There are some common issues for the two groups, too. One is the interaction among the components of an AI agent application, meaning any core application code, databases, and network connections. The problem is that GPUs and AI hosting resources overall are expensive, so you’d like to be able to optimize them. It’s difficult to really know how AI applications impact AI resources at best, and even more difficult to understand how other related resources might impact, or be impacted by, AI applications. Congestion at any point causes delay, and delay can stall an application that’s sucking up GPU time. If you assume completely distributed, application-specific, AI agent hosting, these issues are minimized, but even there they’re not eliminated.

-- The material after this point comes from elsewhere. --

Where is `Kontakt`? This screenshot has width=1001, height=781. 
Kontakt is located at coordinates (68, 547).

You can see this in the attitudes of the distributed agent hosting group. As I noted, so far only a quarter of the distributed hosting group have started to pool hosting, and those have kept the pools confined to highly related applications that share database resources. Fewer than half the group even say they’re considering pooling, and most of those who are not say that they’re concerned about issues of congestion and latency impacting both performance/QoE and resource efficiency, meaning cost.
The interesting thing here, to me, is that while AI hosting is often seen as the creation of shared resource pools, there’s a lot less enterprise literacy on just how that’s done, managed, and even costed out than there is when traditional software is used. Roughly two thirds of the cluster group uses Kubernetes for both missions, but of 311 enterprises who commented on the issue of GPU pool management (most of which didn’t yet do it), only a quarter said that Kubernetes would likely be their preferred approach, and most of this group said they’d need to study the issue as a part of making their self-hosting business case. Of 152 who said they’d gotten presentations on AI resource pools from vendors, 78 mentioned hearing about specific issues on deployment, orchestration, and management. Did they miss that part, or wasn’t it presented?

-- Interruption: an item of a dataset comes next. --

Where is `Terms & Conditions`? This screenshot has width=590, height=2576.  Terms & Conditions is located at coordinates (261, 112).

I think a big part of this is due to the bias in publicity on AI that arises from “click fever”. What sites want is ad revenue, which means clicks, which means stories that more people want to click on. Given a choice between a story about how AI will kill you, or steal your job, and one about how to orchestrate GPU clusters, which do you think most people would click on? Even publications that are more insightful and target IT professionals have not pushed the issues of self-hosting, and their resolutions, as much as you might expect.
Why is this a problem? Because if enterprises have to get the details on self-hosting that makes them comfortable, confident, in proposing a project, they may not get to the point of inviting in vendors for a talk. Sure, they could go to vendor websites, but indulge me with an experiment. Go to the website of a vendor who offers AI server products and see if you can find details on orchestration and management. Marketing has to prepare “suspects” and turn them into prospects, which sales can then turn into customers. We seem to be missing that step here.
It’s not just enterprises who are missing things, either. I got 47 telco comments on AI hosting, and almost two-thirds said that they weren’t confident about the best strategy (cluster or distributed) or about how to deploy, orchestrate, and optimize AI resources. Is it just me, or are we missing something that should be fundamental?